Birkaç yıl önce Jean Baudrillard’ın “Kötülüğün Şeffaflığı” kitabını okurken, o güne dek öğrendiklerim üzerinden bir aldatılmışlık duygusu yaşadım. Dolaylı olarak da ezberlere mahkûm edildiğimi hissettim. Şaşkınlıkla “bu kadarı da olmaz” ya da “mümkün değil” dediğimiz şeylerin, aslında bir hatadan değil; bize öğretilmiş bir mantığın sonucu olduğu düşüncesi zihnimi yer yer pıhtılaştırdı. Çünkü Baudrillard, bu fenomen denemesinde bizi büyüleyen birçok göstergenin yalnızca bir görüntüden ibaret olduğunu ileri sürüyor. Her bilinenin sorgulanması gerektiğini hissettiriyor.

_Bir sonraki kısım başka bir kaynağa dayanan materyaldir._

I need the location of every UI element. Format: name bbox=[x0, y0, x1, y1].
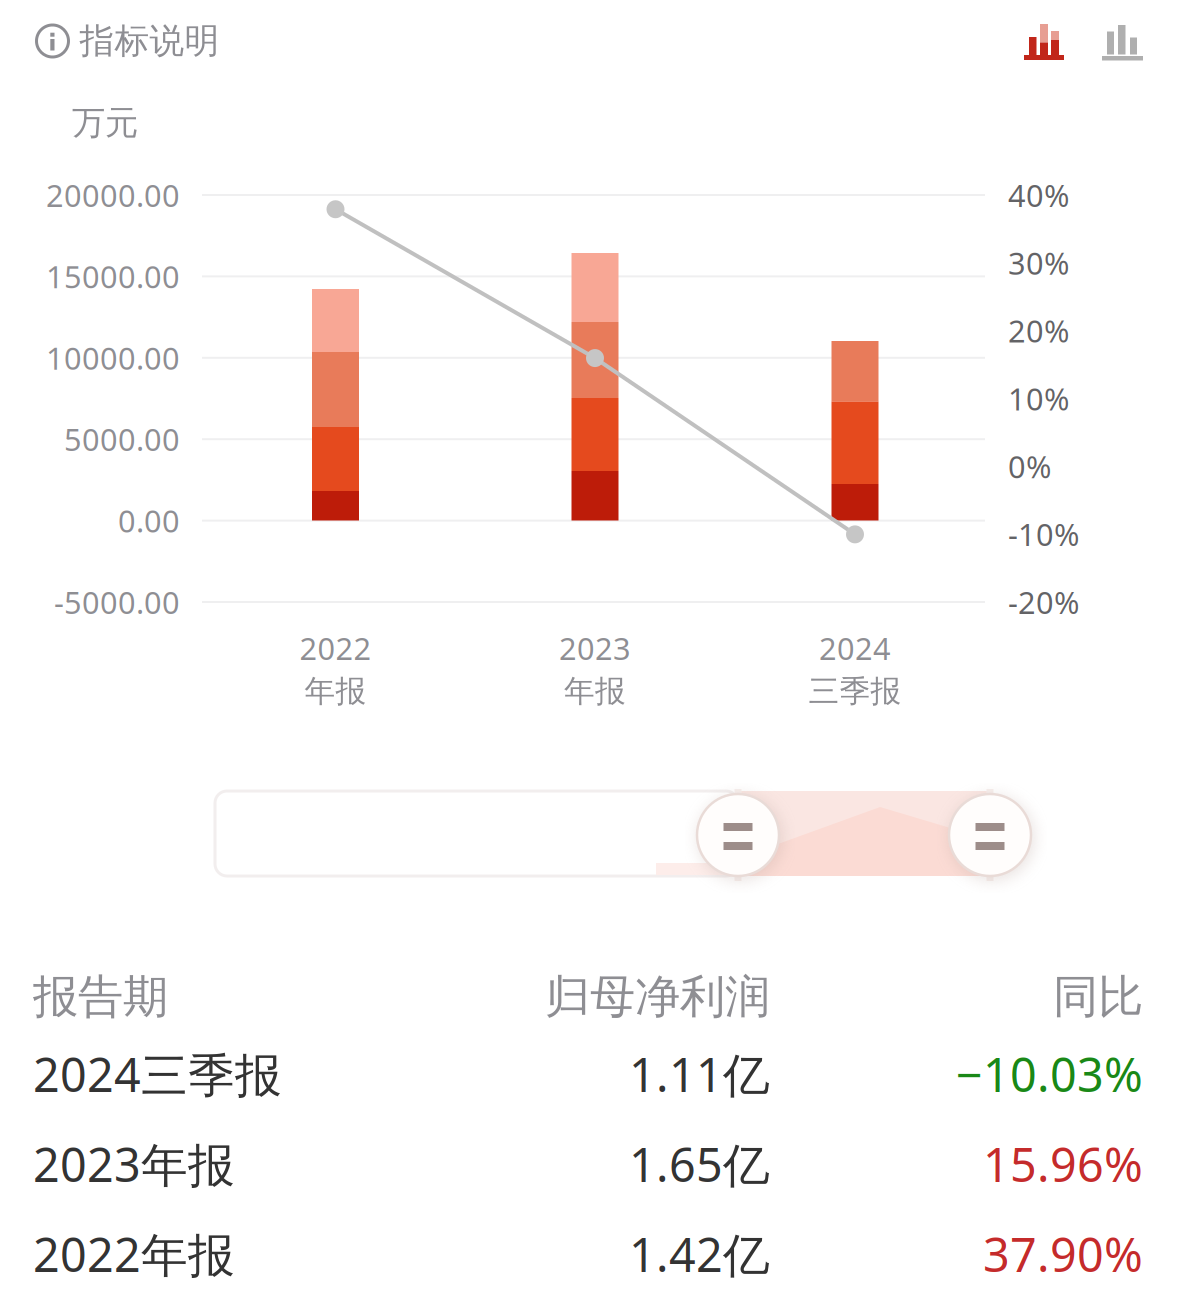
button[interactable]: Grouped bar chart bbox=[1102, 20, 1143, 60]
staticText: 2023年报 bbox=[33, 1133, 235, 1195]
staticText: -10% bbox=[1008, 514, 1079, 554]
staticText: 37.90% bbox=[983, 1223, 1143, 1285]
staticText: 2022 bbox=[300, 628, 372, 668]
staticText: 2024三季报 bbox=[33, 1043, 282, 1105]
staticText: 0% bbox=[1008, 446, 1051, 487]
staticText: 2024 bbox=[819, 628, 891, 668]
staticText: -5000.00 bbox=[54, 582, 180, 622]
staticText: 年报 bbox=[304, 672, 366, 710]
staticText: 三季报 bbox=[808, 672, 902, 710]
staticText: 5000.00 bbox=[64, 419, 180, 460]
staticText: 1.11亿 bbox=[629, 1043, 770, 1105]
staticText: 15.96% bbox=[983, 1133, 1143, 1195]
staticText: 指标说明 bbox=[80, 20, 220, 62]
staticText: 15000.00 bbox=[46, 256, 180, 297]
staticText: 万元 bbox=[72, 102, 138, 143]
staticText: 报告期 bbox=[33, 969, 168, 1025]
button[interactable]: 指标说明 bbox=[36, 20, 220, 62]
staticText: 归母净利润 bbox=[545, 969, 770, 1025]
staticText: 0.00 bbox=[118, 500, 180, 541]
staticText: 1.42亿 bbox=[629, 1223, 770, 1285]
staticText: 年报 bbox=[564, 672, 626, 710]
staticText: 2023 bbox=[559, 628, 631, 668]
staticText: −10.03% bbox=[956, 1043, 1143, 1105]
staticText: 1.65亿 bbox=[629, 1133, 770, 1195]
staticText: 40% bbox=[1008, 175, 1069, 215]
staticText: 10000.00 bbox=[46, 337, 180, 378]
staticText: 20% bbox=[1008, 310, 1069, 351]
staticText: 同比 bbox=[1053, 969, 1143, 1025]
staticText: 30% bbox=[1008, 242, 1069, 283]
button[interactable]: Stacked bar chart bbox=[1024, 20, 1064, 60]
staticText: -20% bbox=[1008, 582, 1079, 622]
staticText: 10% bbox=[1008, 378, 1069, 419]
staticText: 20000.00 bbox=[46, 175, 180, 215]
staticText: 2022年报 bbox=[33, 1223, 235, 1285]
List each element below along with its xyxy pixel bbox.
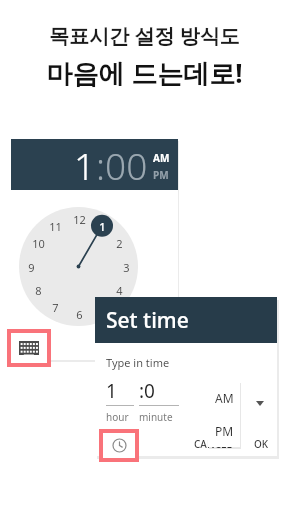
button[interactable]: 1	[106, 378, 134, 404]
button[interactable]: 1	[19, 207, 138, 326]
button[interactable]: CANCEL	[194, 437, 232, 451]
button[interactable]: Set time	[95, 297, 277, 343]
staticText: Set time	[106, 306, 189, 335]
staticText: :00	[96, 140, 148, 190]
staticText: minute	[139, 410, 173, 424]
staticText: 2	[116, 236, 123, 251]
staticText: 1	[106, 378, 117, 404]
button[interactable]: AM	[208, 381, 240, 414]
staticText: AM	[215, 390, 234, 406]
staticText: 8	[35, 283, 42, 298]
staticText: hour	[106, 410, 129, 424]
staticText: :0	[139, 378, 155, 404]
staticText: 목표시간 설정 방식도	[49, 22, 240, 49]
staticText: 12	[73, 212, 86, 227]
button[interactable]: 1	[74, 140, 170, 190]
staticText: 7	[52, 300, 59, 315]
staticText: 6	[76, 307, 83, 322]
staticText: Type in time	[106, 355, 170, 370]
staticText: 9	[28, 260, 35, 275]
staticText: 4	[116, 283, 123, 298]
staticText: PM	[215, 423, 234, 439]
button[interactable]: Switch to text input	[11, 333, 47, 363]
button[interactable]: OK	[254, 437, 269, 451]
staticText: 11	[49, 219, 62, 234]
staticText: 3	[123, 260, 130, 275]
staticText: 1	[74, 140, 96, 190]
button[interactable]: :0	[139, 378, 179, 404]
button[interactable]: PM	[153, 168, 169, 182]
button[interactable]: Expand AM PM	[253, 396, 267, 410]
button[interactable]: PM	[208, 414, 240, 447]
staticText: 마음에 드는데로!	[46, 55, 243, 91]
staticText: 10	[32, 236, 45, 251]
button[interactable]: AM	[153, 151, 170, 165]
button[interactable]: Switch to clock picker	[103, 433, 135, 458]
staticText: 1	[99, 219, 106, 234]
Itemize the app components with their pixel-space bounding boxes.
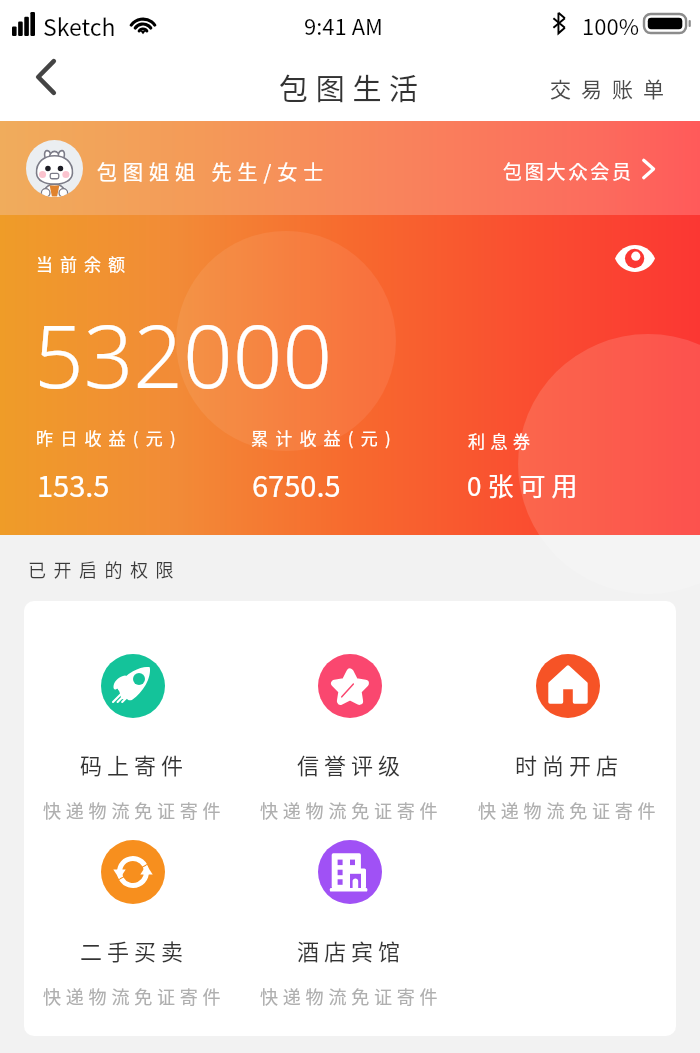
button[interactable]: 包图姐姐 先生/女士: [0, 121, 700, 215]
staticText: 153.5: [37, 463, 110, 505]
staticText: 包图生活: [279, 66, 426, 108]
staticText: 累计收益(元): [251, 425, 398, 450]
staticText: 快递物流免证寄件: [260, 797, 443, 823]
staticText: 码上寄件: [80, 748, 189, 780]
staticText: 0张可用: [467, 466, 584, 504]
staticText: 快递物流免证寄件: [260, 983, 443, 1009]
staticText: 9:41 AM: [304, 9, 383, 41]
staticText: 交易账单: [550, 73, 674, 103]
staticText: 100%: [582, 9, 639, 41]
button[interactable]: Back: [14, 52, 76, 121]
staticText: 包图大众会员: [503, 157, 634, 185]
other: Member level: [641, 158, 656, 180]
staticText: 二手买卖: [80, 934, 189, 966]
staticText: Sketch: [43, 9, 116, 42]
staticText: 快递物流免证寄件: [43, 797, 226, 823]
button[interactable]: 酒店宾馆: [241, 787, 458, 1009]
staticText: 包图姐姐 先生/女士: [97, 157, 330, 186]
staticText: 已开启的权限: [28, 556, 181, 582]
button[interactable]: 二手买卖: [24, 787, 241, 1009]
staticText: 昨日收益(元): [36, 425, 183, 450]
staticText: 快递物流免证寄件: [43, 983, 226, 1009]
staticText: 快递物流免证寄件: [478, 797, 661, 823]
button[interactable]: 码上寄件: [24, 601, 241, 823]
staticText: 酒店宾馆: [297, 934, 406, 966]
button[interactable]: 交易账单: [528, 52, 685, 121]
staticText: 时尚开店: [515, 748, 624, 780]
staticText: 信誉评级: [297, 748, 406, 780]
staticText: 利息券: [468, 428, 536, 453]
staticText: 当前余额: [36, 251, 132, 276]
button[interactable]: Toggle balance visibility: [611, 234, 659, 282]
button[interactable]: 信誉评级: [241, 601, 458, 823]
staticText: 532000: [34, 295, 333, 413]
button[interactable]: 时尚开店: [459, 601, 676, 823]
staticText: 6750.5: [252, 463, 341, 505]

Baudrillard, güncel durumu nitelendirirken, göklere çıkarılan model yerine başka bir modelin kıssadan tercih haline gelebileceği ihtimalini yansıtıyor. Örneğin üretici güçlerin özgürleşmesi söz konusuysa, aynı anda yıkıcı güçlerin de özgürleşmesi mümkün hale gelir. Çünkü öz eleştirinin sınırında yer alan eleştirel ivme durdurulamaz. Bu yüzden “modern yaşamda” değerlerin şeffaflığı ya da netliği çoktan belirsizliğe mahkûm olmuş; gerçek değerlerin varlığı tehdit altına girmiştir. Üstelik piyasaya sürülen birçok yapay değer birbirine dolanarak adeta metastaz yapmaktadır.
Baudrillard’a göre güzel ya da çirkin, iyi ya da kötü, doğru ya da yanlış aynı kökten beslenir. Yani güvenli ve korunaklı dediğimiz akış her an rayından çıkabilir. Bu ilişkiler ağında “ideal” olarak sunulan hâle ulaşmak ya da kendini aşmak, sıfır derecesinde kalabilir.
Farkında mıyız? Garip bir şekilde bir küreye oturtulmuş hayatı doğrusal hâle getirmeye çalışıyoruz. Diğer yandan, birbirinin benzeri çokça değer üretildiği için duyularımız hakiki olanı ayırt edemiyor. Yani “hızla çoğalan, aşırı şişen ama doğurmayan bir dünyanın bulantısındayız.” Tüm bunların etkisiyle güncel, gerekli ve özgün yaratıcılık ciddi biçimde yaralanıyor.
İnsan, kendi kontrolü dışındaki olana düşman edilirken; kendini aşan, kendinden farklı her türlü zekâ ve üretkenliği dışlar hale geliyor. Tasarlananın dışına çıkmak neredeyse imkânsız hale geliyor. Bu paradoks, olumsuzluk ve lanetli enerjinin yayılmasını engellemiyor. En basit konuda “olumsuzlama” söz konusu olduğunda bile kitleler halinde buluşuyoruz.
Belki de biz, dünyayı gözlemek, dinlemek ve onu görmek için geldik hayata. O hâlde kendi varlık nedenimize fazla anlam yüklüyoruz? Zihnimize enjekte edilen yapay önbellek, objektifliğimizi sarsıyor, dolayısıyla etrafa ve insanlara radyoaktif sübjektiflik salınıyor.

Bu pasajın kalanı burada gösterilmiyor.